The experiments of Dr Rupert Sheldrake, whose concept of “extended mind” is one of the more interesting developments in biological research this century, seem to have touched off a number of other scientists to follow suit.

Out of body

The scientific journal Science is reporting the findings of neuroscientist Dr Henrik Ehrsson who has succeeded in simulating out of body experiences under laboratory conditions.

The findings seem to reveal that the mind relies on the senses of sight and touch to locate itself inside the human body. When the connection is disrupted, whether by illness, drugs or experiment, strange things begin to happen. The sensation arises that the mind has left the body.

Ehrsson used goggles, a video camera and rods to confuse the brain and create the effect. A sitting volunteer wore goggles linked to a video camera pointing to his back. Looking through the goggles, he saw an image of his back, from the perspective of someone sitting around six feet behind him. Touching his chest with a rod, which was unsighted to the camera, the split effect took hold.

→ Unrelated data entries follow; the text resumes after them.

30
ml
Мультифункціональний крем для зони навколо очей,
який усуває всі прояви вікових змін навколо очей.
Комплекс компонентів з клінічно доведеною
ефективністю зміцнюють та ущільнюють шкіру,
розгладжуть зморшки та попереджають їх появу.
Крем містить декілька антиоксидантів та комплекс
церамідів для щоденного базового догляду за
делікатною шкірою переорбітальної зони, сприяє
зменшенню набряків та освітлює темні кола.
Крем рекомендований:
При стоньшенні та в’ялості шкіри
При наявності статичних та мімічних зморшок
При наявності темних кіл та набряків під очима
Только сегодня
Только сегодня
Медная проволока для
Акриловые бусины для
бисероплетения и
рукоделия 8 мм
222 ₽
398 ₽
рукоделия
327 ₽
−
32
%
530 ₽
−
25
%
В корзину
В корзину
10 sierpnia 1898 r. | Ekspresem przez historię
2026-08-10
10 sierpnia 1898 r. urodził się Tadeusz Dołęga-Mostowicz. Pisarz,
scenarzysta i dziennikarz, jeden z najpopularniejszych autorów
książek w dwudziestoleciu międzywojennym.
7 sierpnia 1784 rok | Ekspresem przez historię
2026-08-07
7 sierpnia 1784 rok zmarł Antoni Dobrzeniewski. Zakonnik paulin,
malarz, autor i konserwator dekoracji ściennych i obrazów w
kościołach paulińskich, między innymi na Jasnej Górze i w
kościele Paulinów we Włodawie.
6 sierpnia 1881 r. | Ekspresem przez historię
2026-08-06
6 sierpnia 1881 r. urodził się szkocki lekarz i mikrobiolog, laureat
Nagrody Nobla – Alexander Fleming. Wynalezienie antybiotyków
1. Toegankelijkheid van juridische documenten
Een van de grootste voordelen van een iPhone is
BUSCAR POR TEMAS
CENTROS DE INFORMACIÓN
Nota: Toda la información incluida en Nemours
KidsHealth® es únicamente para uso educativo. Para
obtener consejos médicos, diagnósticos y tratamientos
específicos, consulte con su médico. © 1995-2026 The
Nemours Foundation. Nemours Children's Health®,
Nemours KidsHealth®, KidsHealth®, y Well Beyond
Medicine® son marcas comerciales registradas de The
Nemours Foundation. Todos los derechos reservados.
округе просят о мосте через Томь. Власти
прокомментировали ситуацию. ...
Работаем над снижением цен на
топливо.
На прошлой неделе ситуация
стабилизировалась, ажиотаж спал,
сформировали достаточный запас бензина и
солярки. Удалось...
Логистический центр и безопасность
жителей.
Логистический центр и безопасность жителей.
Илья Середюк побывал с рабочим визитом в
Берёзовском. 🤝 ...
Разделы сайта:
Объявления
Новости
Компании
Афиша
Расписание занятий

Dr Ehrsson tried the experiment out on himself, “You really feel that you are sitting in a different place in the room, and you’re looking at this thing in front of you that looks like yourself, and you know it’s yourself, but it doesn’t feel like yourself. This experiment suggests that the first-person visual perspective is critically important for the in-body experience. In other words, we feel our self is located where our eyes are.”

Mystics have been reporting out of body states since time began. They are usually dismissed by science as hallucinations or neurological disturbances. The state really has to be experienced to be understood, however.

Until now science has failed to reproduce it experimentally. This study appears to have simulated the effect in the laboratory, while also validating Sheldrake’s hypothesis of extended mind.